Trajan's Column in Rome
The birth certificate of the Romanian people


The natives, be they of Roman or Daco-Roman descent, continued their uninterrupted existence as farmers and shepherds even after the withdrawal, under emperor Aurelian (270-275) of the Roman army and administration, which were moved south of the Danube. But the ancestors of the Romanians remained for several centuries in the political, economic, religious and cultural sphere of influence of the Roman Empire; after the empire split in 395 AD, they stayed in the sphere of the Byzantine Empire. They lived mostly in the old Roman hearts that had now decayed and survived in difficult circumstances under successive waves of migratory tribes.

At the time when the Daco-Roman ethno-cultural symbiosis was achieved and finalised in the 6-7th centuries by the formation of the Romanian people, in the 2-4th centuries, the Daco-Romans adopted Christianity in a Latin garb.

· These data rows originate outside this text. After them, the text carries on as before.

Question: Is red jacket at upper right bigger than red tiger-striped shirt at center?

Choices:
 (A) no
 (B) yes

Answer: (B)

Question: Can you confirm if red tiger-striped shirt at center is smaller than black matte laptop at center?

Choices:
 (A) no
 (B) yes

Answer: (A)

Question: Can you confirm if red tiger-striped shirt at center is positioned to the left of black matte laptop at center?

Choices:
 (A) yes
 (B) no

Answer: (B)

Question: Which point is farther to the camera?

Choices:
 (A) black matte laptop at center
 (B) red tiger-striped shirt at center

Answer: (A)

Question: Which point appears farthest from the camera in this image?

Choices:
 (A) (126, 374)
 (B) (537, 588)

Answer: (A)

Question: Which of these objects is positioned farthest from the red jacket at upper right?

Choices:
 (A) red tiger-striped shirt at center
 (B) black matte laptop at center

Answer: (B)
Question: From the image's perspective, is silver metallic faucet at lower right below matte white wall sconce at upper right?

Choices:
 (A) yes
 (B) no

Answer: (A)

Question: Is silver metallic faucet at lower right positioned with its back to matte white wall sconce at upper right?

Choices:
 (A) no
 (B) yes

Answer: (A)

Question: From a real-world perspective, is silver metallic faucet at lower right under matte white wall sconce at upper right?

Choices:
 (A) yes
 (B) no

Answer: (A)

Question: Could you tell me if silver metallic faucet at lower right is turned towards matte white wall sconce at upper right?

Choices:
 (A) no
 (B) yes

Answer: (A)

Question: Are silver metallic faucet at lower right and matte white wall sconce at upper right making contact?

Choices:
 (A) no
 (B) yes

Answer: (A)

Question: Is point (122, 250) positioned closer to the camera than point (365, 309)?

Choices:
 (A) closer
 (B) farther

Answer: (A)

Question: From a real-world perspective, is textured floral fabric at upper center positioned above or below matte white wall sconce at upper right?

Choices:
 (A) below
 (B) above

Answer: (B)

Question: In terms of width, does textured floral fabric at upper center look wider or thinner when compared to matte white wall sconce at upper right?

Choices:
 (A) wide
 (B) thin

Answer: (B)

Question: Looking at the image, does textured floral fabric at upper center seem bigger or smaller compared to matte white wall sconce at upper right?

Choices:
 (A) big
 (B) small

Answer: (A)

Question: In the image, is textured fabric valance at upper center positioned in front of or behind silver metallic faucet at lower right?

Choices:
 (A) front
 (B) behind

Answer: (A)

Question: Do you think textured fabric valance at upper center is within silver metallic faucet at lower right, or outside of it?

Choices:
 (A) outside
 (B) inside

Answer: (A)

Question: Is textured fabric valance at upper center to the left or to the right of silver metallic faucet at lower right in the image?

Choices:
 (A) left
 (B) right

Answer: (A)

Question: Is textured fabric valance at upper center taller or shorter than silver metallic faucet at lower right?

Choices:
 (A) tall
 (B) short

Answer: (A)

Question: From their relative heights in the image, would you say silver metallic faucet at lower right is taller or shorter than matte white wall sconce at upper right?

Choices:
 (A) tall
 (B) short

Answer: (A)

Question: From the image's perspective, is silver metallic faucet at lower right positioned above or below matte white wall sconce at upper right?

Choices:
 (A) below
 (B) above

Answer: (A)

Therefore, in the 6-7th centuries, when the formation process of the Romanian people was done, this nation emerged in history as a Christian one. This is why, unlike the neighbouring nations, which have established dates of Christianization (the Bulgarians - 865, the Serbs - 874, the Poles-966, the eastern Slavs - 988, the Hungarians - the year 1000), the Romanians do not have a fixed date of Christianization, as they were the first Christian nation in the region.

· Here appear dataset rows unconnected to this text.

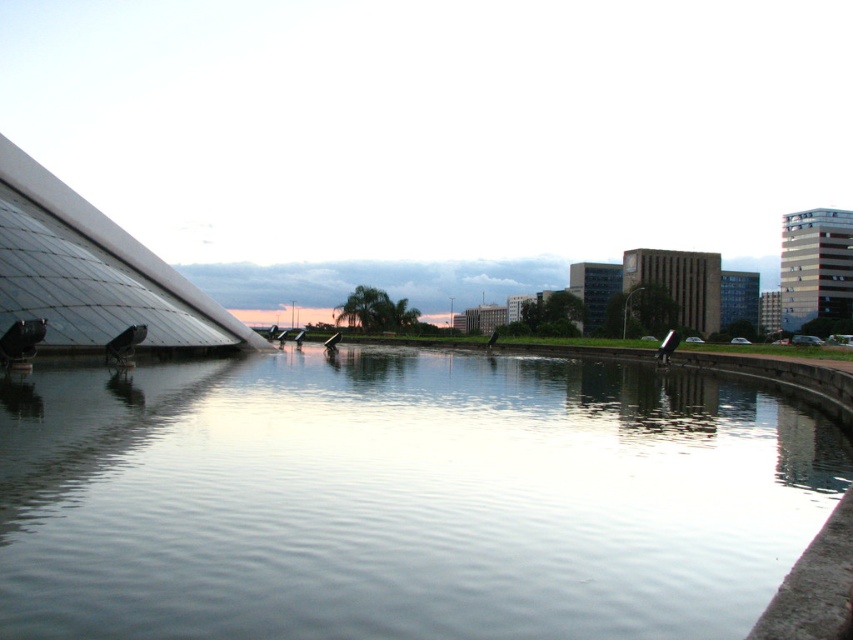 Between clear water at center and transparent glass pyramid at upper left, which one appears on the left side from the viewer's perspective?

transparent glass pyramid at upper left is more to the left.

Is the position of clear water at center more distant than that of transparent glass pyramid at upper left?

No, clear water at center is in front of transparent glass pyramid at upper left.

Between point (682, 561) and point (65, 291), which one is positioned behind?

The point (65, 291) is behind.

This screenshot has height=640, width=853. Identify the location of clear water at center. (402, 497). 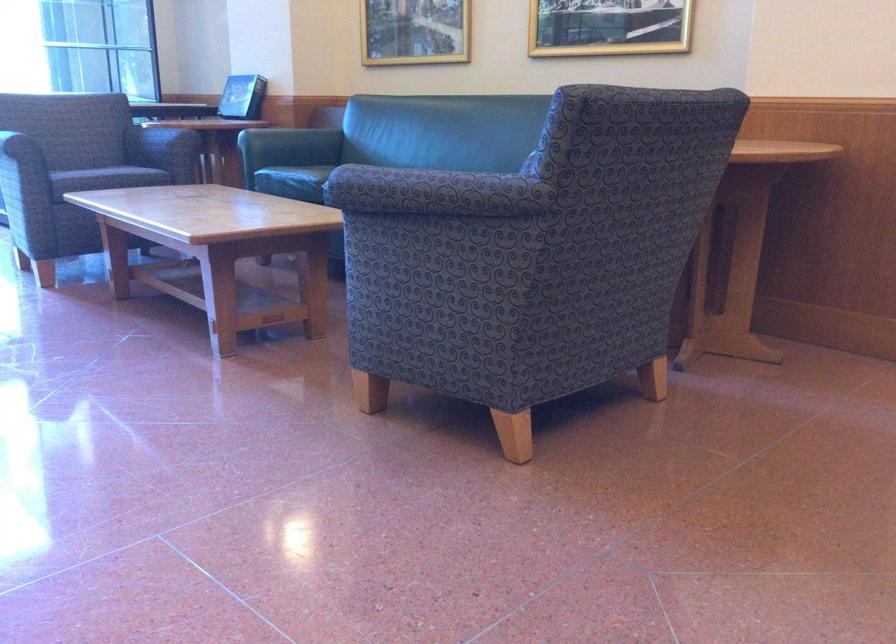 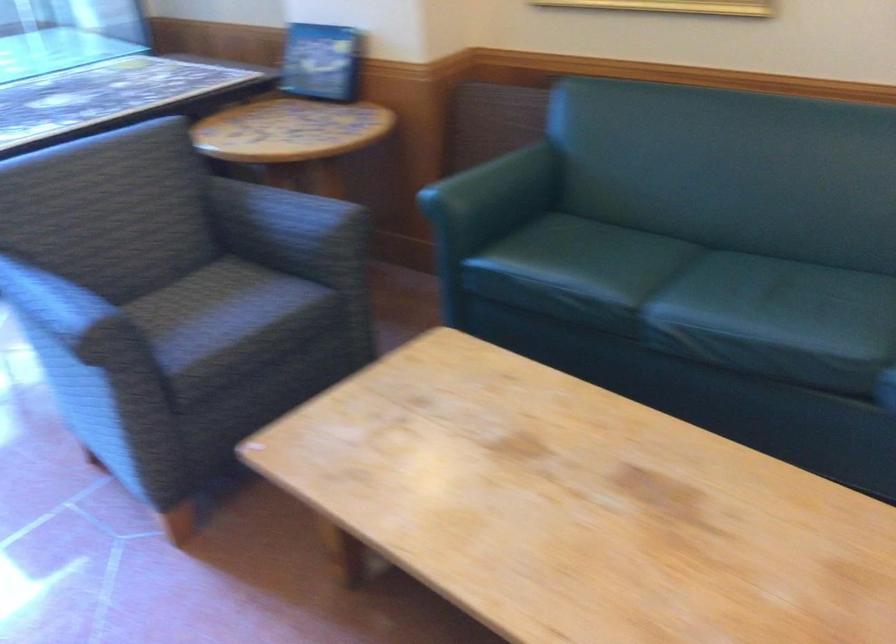 Which direction would the cameraman need to move to produce the second image?

The movement direction of the cameraman is left, forward. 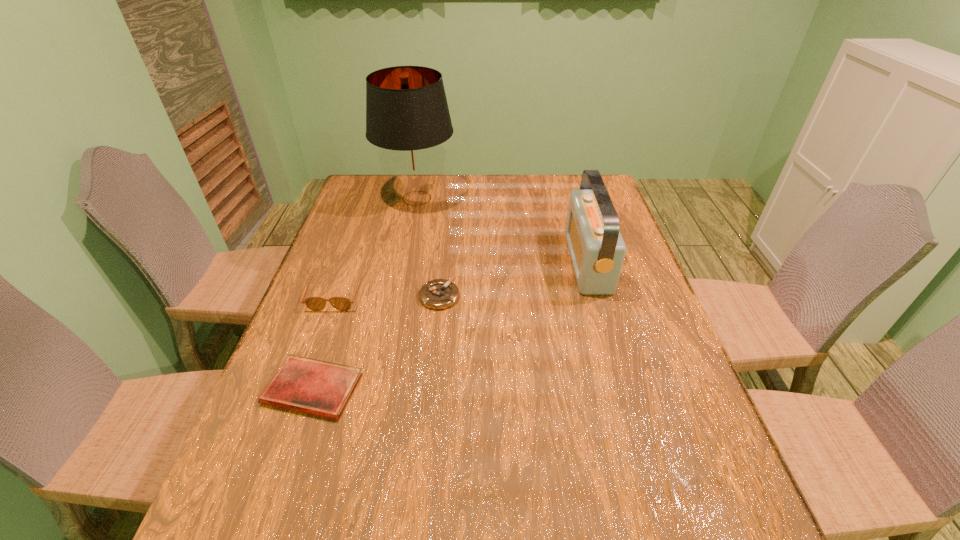 Locate an element on the screen. Image resolution: width=960 pixels, height=540 pixels. object located at the far left corner is located at coordinates (407, 115).

In the image, there is a desktop. Where is `vacant area at the far edge`? This screenshot has width=960, height=540. vacant area at the far edge is located at coordinates (434, 198).

In the image, there is a desktop. At what (x,y) coordinates should I click in order to perform the action: click on vacant area at the left edge. Please return your answer as a coordinate pair (x, y). Looking at the image, I should click on (302, 305).

The width and height of the screenshot is (960, 540). Find the location of `free space at the right edge of the desktop`. free space at the right edge of the desktop is located at coordinates pos(612,301).

Identify the location of vacant space at the far left corner of the desktop. The width and height of the screenshot is (960, 540). (380, 183).

This screenshot has width=960, height=540. Identify the location of vacant region at the near left corner of the desktop. (209, 531).

Where is `free space at the near right corner of the desktop`? The width and height of the screenshot is (960, 540). free space at the near right corner of the desktop is located at coordinates (742, 538).

At what (x,y) coordinates should I click in order to perform the action: click on unoccupied position between the diary and the radio receiver. Please return your answer as a coordinate pair (x, y). This screenshot has width=960, height=540. Looking at the image, I should click on click(450, 326).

In the 4-13th centuries the Romanian people had to face the waves of migrating peoples - the Getae, the Huns, the Gepidae, the Avars, the Slavs, the Petchenegs, the Cumanians, the Tartars - who crossed the Romanian territory. The migratory tribes controlled this space from the military and political points of view, delaying the economic and social development of the natives and the formation of local statehood entities.

The Slavs, who massively settled since the 7th century south of the Danube, split the compact mass of Romanians in the Carpathian-Danubian area: the ones to the north (the Daco-Romanians) were separated from the ones to the south, who were moved towards the west and Southeast of the Balkan Peninsula (Aromanians, Megleno-Romanians and Istro-Romanians). The Slavs that settled north of the Danube were assimilated little by little by the Romanian people and their language left traces in the vocabulary and phonetics of the Romanian language. To the Romanian language, the Slavic language (similarly to the Germanic idiom of the Franks with the French people) was the so-called super-imposed layer. The Romanians belonged to the Orthodox religion so they adopted the Old Church Slavic as a cult language, and, beginning with the 14-16th centuries, as a chancery and culture language. The Slavic language was never a living language, spoken by the people, on the territory of Romania; it played for Romanians, at a certain time during the Middle Ages, the same role that Latin played in the West; in the early modern age it was replaced for ever, in church, chancery and culture included, by the Romanian language. Owing to their position, the Romanians south of the Danube were the first to be mentioned in historical sources (the 10th century), under the name of vlahi or blahi (Wallachians); this name shows they were speakers of a Romance language and that the non-Roman peoples around them recognised this fact. After the year 602, the Slavs massively settled south of the Danube and they established a powerful Bulgarian czardom in the 9th century; this, cut the tie between the Romanian world north of the Danube and the one south of the Danube. As they were subjected to all sorts of pressures and isolated from the powerful Romanian trunk north of the Danube, the number of Romanians south of the Danube continuously decreased, while their brothers north of the Danube, although living in extremely difficult circumstances, continued their historical evolution as a separate nation, the farthest one to the east among the descendants of Imperial Rome.

In fact the Romanians are the only ones who, through their very name - roman - (coming from the Latin word 'Roman') - have preserved to this day in this part of Europe the seal of the ancestors, of their descent, that they have always been aware of. This will show later in the name of the nation state - Romania.